Count the lines below that contain the word "ερευνών", and reply with that number alone.

§ **Data under study**:
-=-=-=-=-

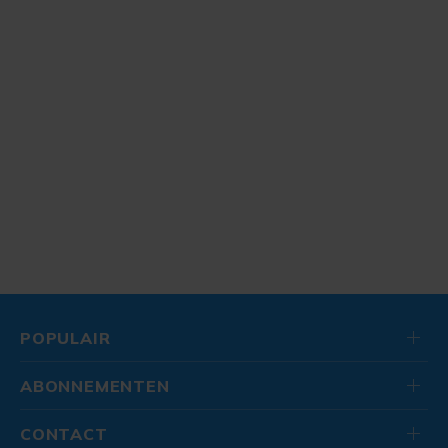
POPULAIR
ABONNEMENTEN
CONTACT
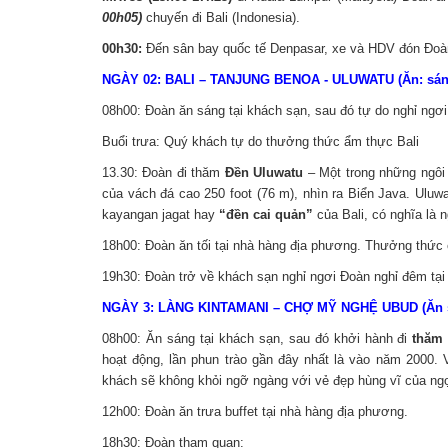
00h05)
chuyến đi Bali (Indonesia).
00h30:
Đến sân bay quốc tế Denpasar, xe và HDV đón Đoàn đ
NGÀY 02: BALI – TANJUNG BENOA - ULUWATU (Ăn: sáng,
08h00: Đoàn ăn sáng tại khách sạn, sau đó tự do nghỉ ngơi
Buổi trưa: Quý khách tự do thưởng thức ẩm thực Bali
13.30: Đoàn đi thăm
Đền Uluwatu
– Một trong những ngôi
của vách đá cao 250 foot (76 m), nhìn ra Biển Java. Uluw
kayangan jagat hay
“đền cai quản”
của Bali, có nghĩa là 
18h00: Đoàn ăn tối tại nhà hàng địa phương. Thưởng thức
19h30: Đoàn trở về khách sạn nghỉ ngơi Đoàn nghỉ đêm tại 
NGÀY 3: LÀNG KINTAMANI – CHỢ MỸ NGHỆ UBUD (Ăn sán
08h00: Ăn sáng tại khách sạn, sau đó khởi hành đi
thăm 
hoạt động, lần phun trào gần đây nhất là vào năm 2000.
khách sẽ không khỏi ngỡ ngàng với vẻ đẹp hùng vĩ của ngọ
12h00: Đoàn ăn trưa buffet tại nhà hàng địa phương.
18h30: Đoàn tham quan:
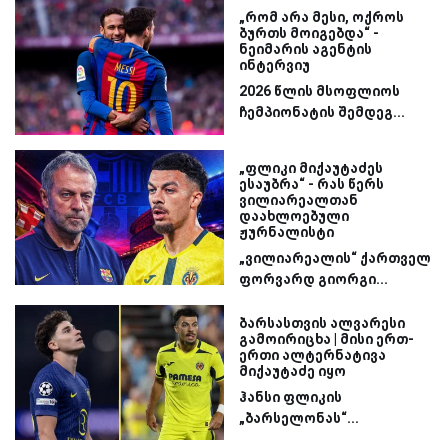
„რომ არა მესი, ოქროს
ბურთს მოიგებდა“ -
ნეიმარის აგენტის
ინტერვიუ
2026 წლის მსოფლიოს
ჩემპიონატის შემდეგ...
„ფლიკი მიქაუტაძეს
ესაუბრა“ - რას წერს
ვილიარეალთან
დაახლოებული
ჟურნალისტი
„ვილიარეალის“ ქართველ
ფორვარდ გიორგი...
ბარსასთვის ალვარესი
გამოირიცხა | მისი ერთ-
ერთი ალტერნატივა
მიქაუტაძე იყო
ჰანსი ფლიკის
„ბარსელონას“...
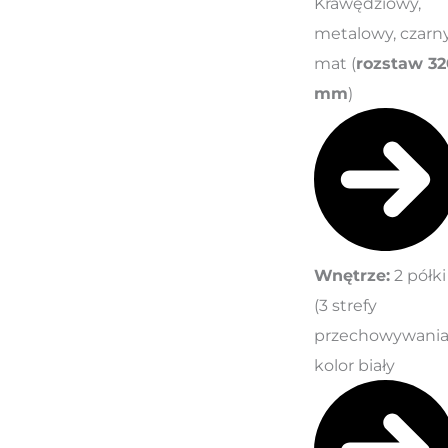
Krawędziowy,
metalowy, czarn
mat (
rozstaw 32
mm
)
Wnętrze:
2 półki
(3 strefy
przechowywania
kolor biały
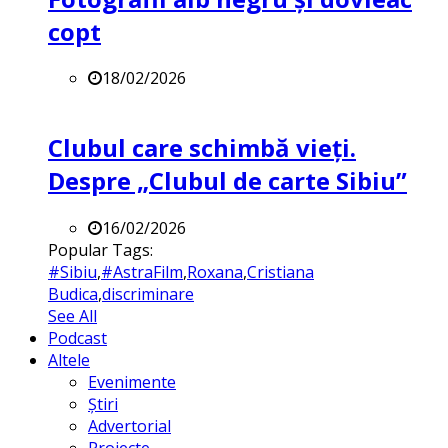
copt
18/02/2026
Clubul care schimbă vieți.
Despre „Clubul de carte Sibiu”
16/02/2026
Popular Tags:
#Sibiu
,
#AstraFilm
,
Roxana
,
Cristiana
Budica
,
discriminare
See All
Podcast
Altele
Evenimente
Știri
Advertorial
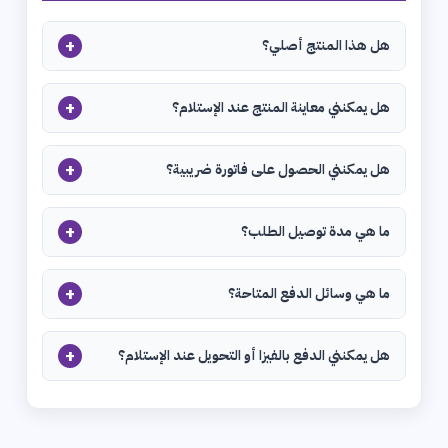
+
هل هذا المنتج أصلي؟
+
هل يمكنني معاينة المنتج عند الإستلام؟
+
هل يمكنني الحصول على فاتورة ضريبية؟
+
ما هي مدة توصيل الطلب؟
+
ما هي وسائل الدفع المتاحة؟
+
هل يمكنني الدفع بالفيزا أو التحويل عند الإستلام؟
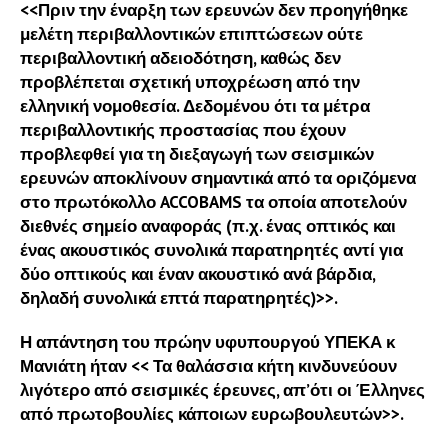
<<Πριν την έναρξη των ερευνών δεν προηγήθηκε
μελέτη περιβαλλοντικών επιπτώσεων ούτε
περιβαλλοντική αδειοδότηση, καθώς δεν
προβλέπεται σχετική υποχρέωση από την
ελληνική νομοθεσία. Δεδομένου ότι τα μέτρα
περιβαλλοντικής προστασίας που έχουν
προβλεφθεί για τη διεξαγωγή των σεισμικών
ερευνών αποκλίνουν σημαντικά από τα οριζόμενα
στο πρωτόκολλο ACCOBAMS τα οποία αποτελούν
διεθνές σημείο αναφοράς (π.χ. ένας οπτικός και
ένας ακουστικός συνολικά παρατηρητές αντί για
δύο οπτικούς και έναν ακουστικό ανά βάρδια,
δηλαδή συνολικά επτά παρατηρητές)>>.
Η απάντηση του πρώην υφυπουργού ΥΠΕΚΑ κ
Μανιάτη ήταν << Τα θαλάσσια κήτη κινδυνεύουν
λιγότερο από σεισμικές έρευνες, απ’ότι οι Έλληνες
από πρωτοβουλίες κάποιων ευρωβουλευτών>>.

-=-=-=-=-

§ **Result of the exercise**:
2